I was in a South Texas hunting camp a few years back and they had some gemsbok meat that they cooked into a carne guisada. NUTHIN would have tasted any better than that stuff did at the time. It was fantastic.
I was referring to Gemsbok in my post, though Ive eaten scimitar horned..its similar,but not quite as good. Have killed and eaten a bunch-o-gemsbok...REALLY like them...
haven't eaten Gemsbok, but have eaten Scimitar horned and it's some fantastic meat. If gemsbok is better it must be fantastic.
10-4 on that..finer than elk, but like venison it needs to be cooked rare or medium rare..
grill it.
Handle and treat it like its the finest meat available...cause it is!
Absolutely. Once you taste Oryx, venison will be a poor second. jorge
haven't eaten Gemsbok, but have eaten Scimitar horned and it's some fantastic meat. If gemsbok is better it must be fantastic.
Actually to me they are pretty close. jorge
Actually, the best is from a gemsbok/scimitar cross. But those are a little scarce, except very occasionally in Texas.
Can't believe no one said it tastes like chicken.:)
_________
NRA Life,Patron or Benefactor since '72
That's because it doesn't!
However, I do believe the part of the great taste of gemsbok is due to the fact that it's almost always eaten after you have been hunting at least part of the day in Africa.
Though it is damn good. At one point I briefly considered living part of the year in Namibia, and one of the reasons at the top of the list was being able to put a gemsbok in the freezer....
It tasts like a strong beef to me. Very good and I do like wild game. AS was stated earlier though, depends a lot on how quickly the animal expires. I do disagree though, having been in on 3 different animal kills and their associated butchering they are around that 500 lb range quite often. Also, having worked on Holloman AFB and driven through the range many, many times there are a lot of them in that lb range I would estimate and a few larger. Obviously there are smaller ones but for the most part I would say the mature bulls are in that area, maybe +/- 50 lbs. Excellent meat thorugh.
I haven't taken a gemsbok in the U.S, but my biggest in Africa weighed just about 300 pounds--the hanging carcass with guts, skin, head and lower legs gone.
They have a formula for live weight, proven by many weighings. According to the formula, my bull weighed around 550 on the hoof.
I haven't taken a gemsbok in the U.S, but my biggest in Africa weighed just about 300 pounds--the hanging carcass with guts, skin, head and lower legs gone.

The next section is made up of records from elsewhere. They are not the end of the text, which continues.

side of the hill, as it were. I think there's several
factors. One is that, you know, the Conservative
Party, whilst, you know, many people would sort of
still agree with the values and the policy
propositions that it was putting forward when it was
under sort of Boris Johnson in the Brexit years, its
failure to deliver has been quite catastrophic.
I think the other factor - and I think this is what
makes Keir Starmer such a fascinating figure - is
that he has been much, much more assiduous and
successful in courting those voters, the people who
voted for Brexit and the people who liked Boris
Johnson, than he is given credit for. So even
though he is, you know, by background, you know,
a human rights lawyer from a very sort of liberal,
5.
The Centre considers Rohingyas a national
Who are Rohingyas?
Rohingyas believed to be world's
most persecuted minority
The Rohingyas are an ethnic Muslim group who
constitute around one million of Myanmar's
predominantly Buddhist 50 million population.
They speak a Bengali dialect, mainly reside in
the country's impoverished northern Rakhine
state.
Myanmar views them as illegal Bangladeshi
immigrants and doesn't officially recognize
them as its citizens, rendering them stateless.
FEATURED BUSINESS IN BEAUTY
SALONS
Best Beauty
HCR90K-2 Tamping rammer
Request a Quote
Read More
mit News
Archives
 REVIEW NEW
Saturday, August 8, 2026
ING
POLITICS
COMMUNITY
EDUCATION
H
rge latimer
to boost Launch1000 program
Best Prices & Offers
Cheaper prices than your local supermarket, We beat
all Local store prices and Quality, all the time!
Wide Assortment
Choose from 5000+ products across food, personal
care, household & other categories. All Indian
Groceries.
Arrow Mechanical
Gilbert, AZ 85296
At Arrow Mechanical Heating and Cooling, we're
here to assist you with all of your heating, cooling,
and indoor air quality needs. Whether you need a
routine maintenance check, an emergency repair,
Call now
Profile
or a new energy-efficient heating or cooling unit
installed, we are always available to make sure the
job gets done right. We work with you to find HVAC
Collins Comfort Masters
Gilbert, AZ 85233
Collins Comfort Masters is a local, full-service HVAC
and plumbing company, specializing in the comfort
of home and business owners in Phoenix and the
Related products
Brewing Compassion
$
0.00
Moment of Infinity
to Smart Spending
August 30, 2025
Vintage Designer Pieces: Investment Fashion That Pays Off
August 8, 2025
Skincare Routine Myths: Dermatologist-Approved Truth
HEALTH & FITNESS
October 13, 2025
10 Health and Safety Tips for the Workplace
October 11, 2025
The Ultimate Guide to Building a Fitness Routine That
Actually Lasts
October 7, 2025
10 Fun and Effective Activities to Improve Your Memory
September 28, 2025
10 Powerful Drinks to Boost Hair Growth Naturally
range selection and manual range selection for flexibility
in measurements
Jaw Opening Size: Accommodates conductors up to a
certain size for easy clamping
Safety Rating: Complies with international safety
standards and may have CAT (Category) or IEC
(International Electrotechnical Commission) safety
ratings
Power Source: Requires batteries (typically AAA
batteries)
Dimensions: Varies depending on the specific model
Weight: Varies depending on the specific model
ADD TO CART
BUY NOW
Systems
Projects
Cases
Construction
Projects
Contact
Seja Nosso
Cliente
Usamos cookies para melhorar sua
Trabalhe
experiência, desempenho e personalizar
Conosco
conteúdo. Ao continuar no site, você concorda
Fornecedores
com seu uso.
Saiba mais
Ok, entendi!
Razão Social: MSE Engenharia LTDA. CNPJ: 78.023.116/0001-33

They have a formula for live weight, proven by many weighings. According to the formula, my bull weighed around 550 on the hoof.
Not doubting you, but I would really like to see a picture of that animal, just for reference, if you have one. Thanks!
I'm not JB, and in all fairness we didnt weigh this dude, but body wise, hes the biggest I ever killed. The books all have them maxxing out at #450 to #500...and if I ever came close to that, it would be with this dude..
Thats me in the back at a dainty #260 for comparison...
you need to sit farther back next time so the critter will look bigger.
it's quite good! A little on the pale side for a true red meat that's similar to well-cared-for pronghorn but a little "blander".
Glad to hear the meat is fantastic. Hopefully I am successfull in March in NM and I get to take all of that deliciousness home.